1. balance_pgdat() called wakeup_kcompactd() with order=10 and that
caused us to get all the way to the end and wakeup kcompactd (there
were previous calls to wakeup_kcompactd() that returned early).

2. kcompactd started and completed kcompactd_do_work() without blocking.

3. kcompactd called proactive_compact_node() and there blocked for
~92ms in one case, ~120ms in another case, ~131ms in another case.

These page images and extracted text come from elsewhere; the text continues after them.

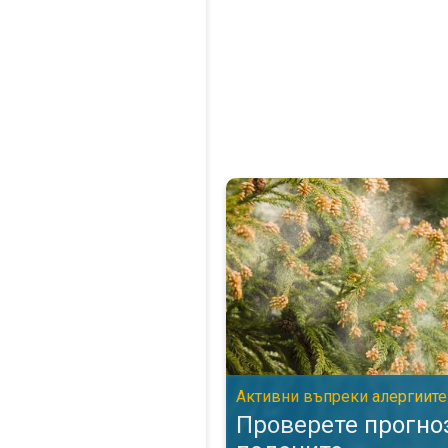
Проверете прогнозата за поле
Активни въпреки алергиите
Проверете прогно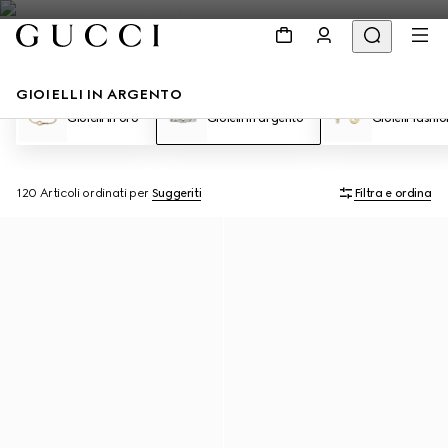
GIOIELLI IN ARGENTO
Gioielli in oro
Gioielli in argento
Gioielli fashio
120 Articoli
ordinati per
Suggeriti
Filtra e ordina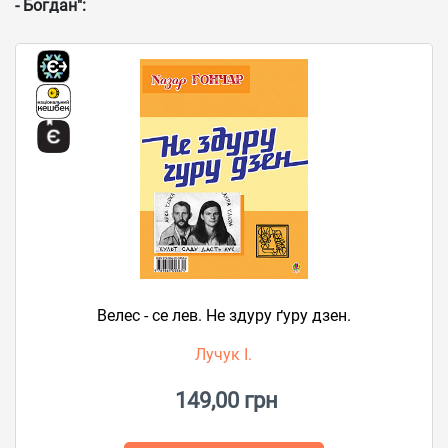
- Богдан":
Велес - се лев. Не здуру ґуру дзен.
Лучук І.
149,00 грн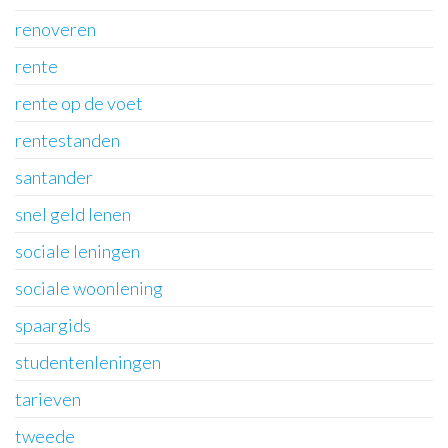
renoveren
rente
rente op de voet
rentestanden
santander
snel geld lenen
sociale leningen
sociale woonlening
spaargids
studentenleningen
tarieven
tweede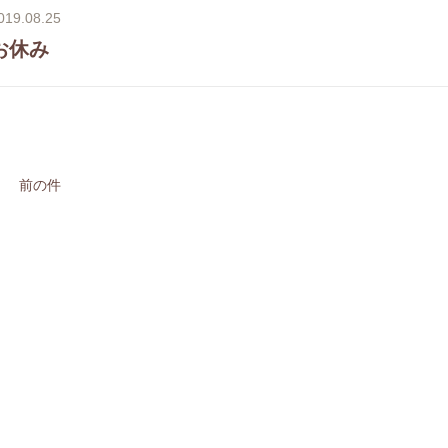
019.08.25
お休み
前の件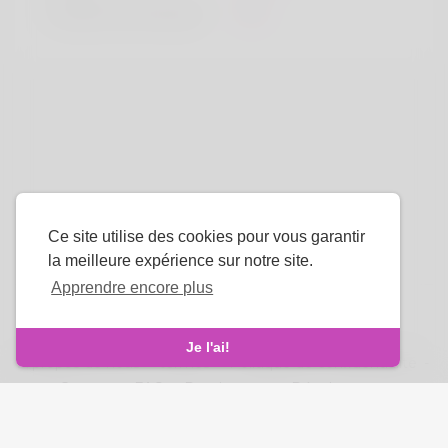
Couleur de cheveux
Noir
Ce site utilise des cookies pour vous garantir
la meilleure expérience sur notre site.
Apprendre encore plus
La langue
Je l'ai!
À propos de nous
-
termes
-
Politique de confidentialité
-
Contact
-
FAQ
-
Rembourser
-
Développeurs
droits d'auteur © 2026 Venus Royale. Tous les droits sont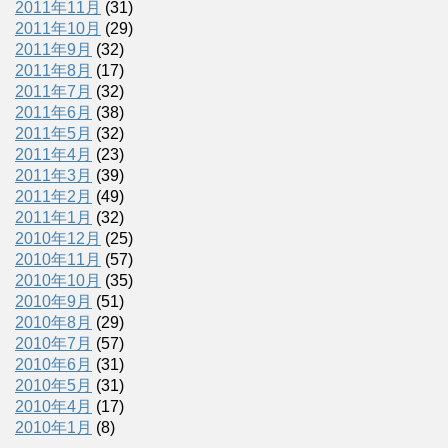
2011年11月
(31)
2011年10月
(29)
2011年9月
(32)
2011年8月
(17)
2011年7月
(32)
2011年6月
(38)
2011年5月
(32)
2011年4月
(23)
2011年3月
(39)
2011年2月
(49)
2011年1月
(32)
2010年12月
(25)
2010年11月
(57)
2010年10月
(35)
2010年9月
(51)
2010年8月
(29)
2010年7月
(57)
2010年6月
(31)
2010年5月
(31)
2010年4月
(17)
2010年1月
(8)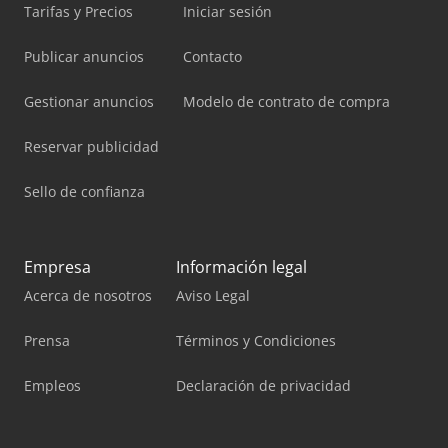
Tarifas y Precios
Iniciar sesión
Publicar anuncios
Contacto
Gestionar anuncios
Modelo de contrato de compra
Reservar publicidad
Sello de confianza
Empresa
Información legal
Acerca de nosotros
Aviso Legal
Prensa
Términos y Condiciones
Empleos
Declaración de privacidad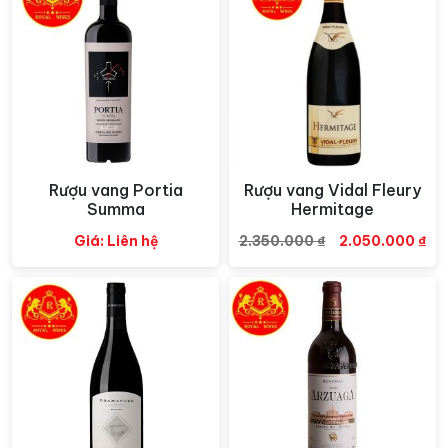
Rượu vang Portia
Rượu vang Vidal Fleury
Xem nhanh
Xem nhanh
Summa
Hermitage
Giá
Gi
Giá: Liên hệ
2.350.000
₫
2.050.000
₫
gốc
hiệ
là:
tại
2.350.000 ₫.
là:
2.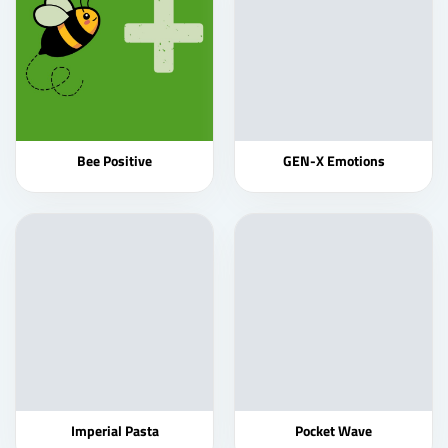
Bee Positive
GEN-X Emotions
Imperial Pasta
Pocket Wave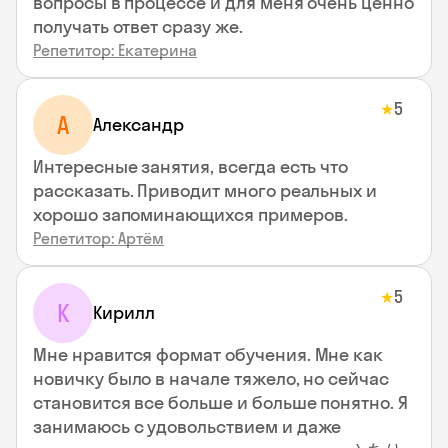
вопросы в процессе и для меня очень ценно
получать ответ сразу же.
Репетитор: Екатерина
5
★
А
Александр
Интересные занятия, всегда есть что
рассказать. Приводит много реальных и
хорошо запоминающихся примеров.
Репетитор: Артём
5
★
К
Кирилл
Мне нравится формат обучения. Мне как
новичку было в начале тяжело, но сейчас
становится все больше и больше понятно. Я
занимаюсь с удовольствием и даже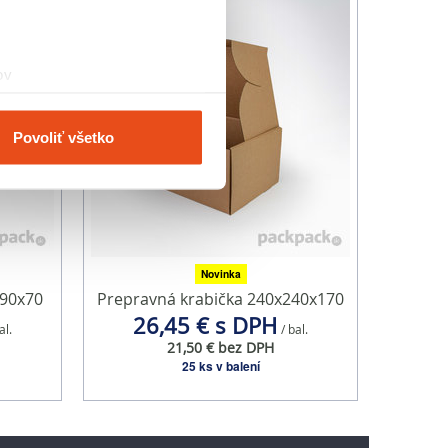
ov
čky prstov).
veniami
. Súhlas môžete
Povoliť všetko
vnosti používame súbory
om v oblasti sociálnych
mi, ktoré ste im poskytli
Novinka
290x70
Prepravná krabička 240x240x170
26,45 € s DPH
al.
/ bal.
21,50 € bez DPH
25 ks v balení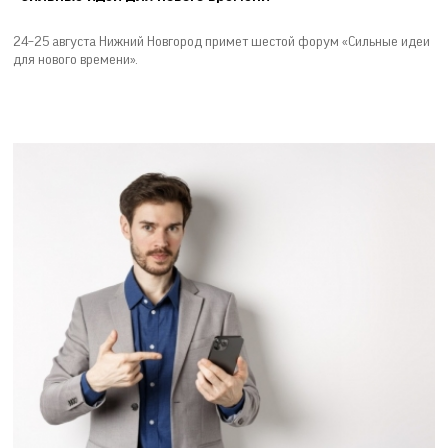
24–25 августа Нижний Новгород примет шестой форум «Сильные идеи
для нового времени».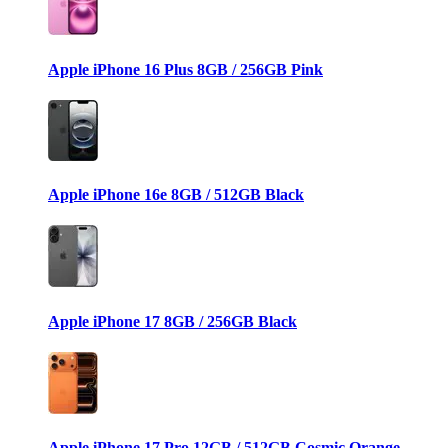
Apple iPhone 16 Plus 8GB / 256GB Pink
Apple iPhone 16e 8GB / 512GB Black
Apple iPhone 17 8GB / 256GB Black
Apple iPhone 17 Pro 12GB / 512GB Cosmic Orange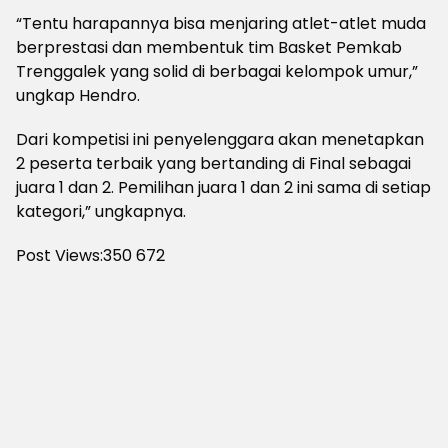
“Tentu harapannya bisa menjaring atlet-atlet muda
berprestasi dan membentuk tim Basket Pemkab
Trenggalek yang solid di berbagai kelompok umur,”
ungkap Hendro.
Dari kompetisi ini penyelenggara akan menetapkan
2 peserta terbaik yang bertanding di Final sebagai
juara 1 dan 2. Pemilihan juara 1 dan 2 ini sama di setiap
kategori,” ungkapnya.
Post Views:350
672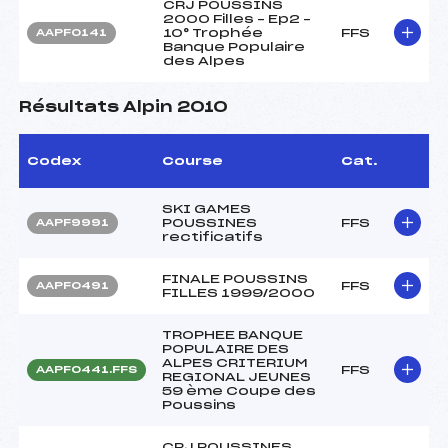
CRJ POUSSINS
2000 Filles – Ep2 –
10° Trophée
FFS
AAPF0141
Banque Populaire
des Alpes
Résultats Alpin 2010
Codex
Course
Cat.
SKI GAMES
POUSSINES
FFS
AAPF9991
rectificatifs
FINALE POUSSINS
FFS
AAPF0491
FILLES 1999/2000
TROPHEE BANQUE
POPULAIRE DES
ALPES CRITERIUM
FFS
AAPF0441.FFS
REGIONAL JEUNES
59 ème Coupe des
Poussins
CRJ POUSSINES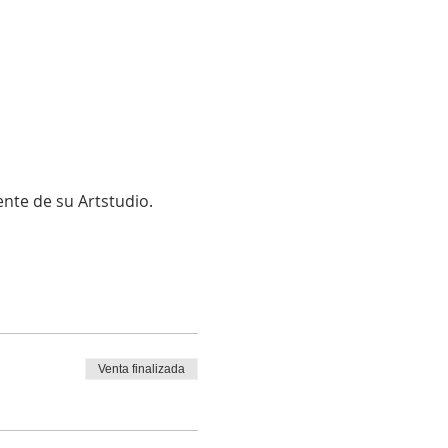
ente de su Artstudio.
Venta finalizada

> > Putting the same Chromebook under memory pressure while it was running
> > Android apps (though not stressing them) showed a much worse result
> > (NOTE: this was on a older kernel but the codepaths here are similar).
> > Android apps on ChromeOS currently run from a 128K-block,
> > zlib-compressed, loopback-mounted squashfs disk. If we get a page
> > fault from something backed by the squashfs filesystem we could end up
> > holding a folio lock while reading enough from disk to decompress 128K
> > (and then decompressing it using the somewhat slow zlib algorithms).
> > That reading goes through the ext4 subsystem (because it's a loopback
> > mount) before eventually ending up in the block subsystem. This extra
> > jaunt adds extra overhead. Without much work I could see cases where
> > we ended up blocked on a folio lock for over a second. With more
> > extreme memory pressure I could see up to 25 seconds.
>
> In the same kcompactd code path above?

It was definitely in kcompactd. I can go back and trace through this
too, if it's useful, but I suspect it's the same.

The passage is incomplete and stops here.